◆ What you will do: Each entry below should be restated word for word, without any picture it contains.

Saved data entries
.....

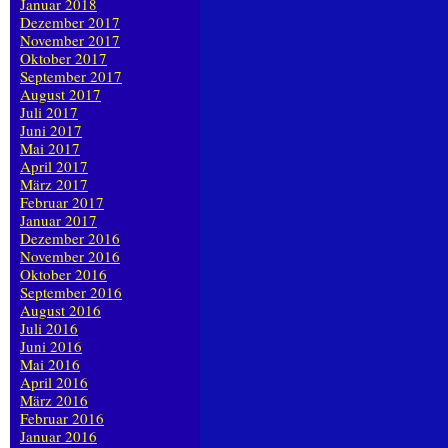
Januar 2018
Dezember 2017
November 2017
Oktober 2017
September 2017
August 2017
Juli 2017
Juni 2017
Mai 2017
April 2017
März 2017
Februar 2017
Januar 2017
Dezember 2016
November 2016
Oktober 2016
September 2016
August 2016
Juli 2016
Juni 2016
Mai 2016
April 2016
März 2016
Februar 2016
Januar 2016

.....

◆ Solution to this exercise:
Januar 2018
Dezember 2017
November 2017
Oktober 2017
September 2017
August 2017
Juli 2017
Juni 2017
Mai 2017
April 2017
März 2017
Februar 2017
Januar 2017
Dezember 2016
November 2016
Oktober 2016
September 2016
August 2016
Juli 2016
Juni 2016
Mai 2016
April 2016
März 2016
Februar 2016
Januar 2016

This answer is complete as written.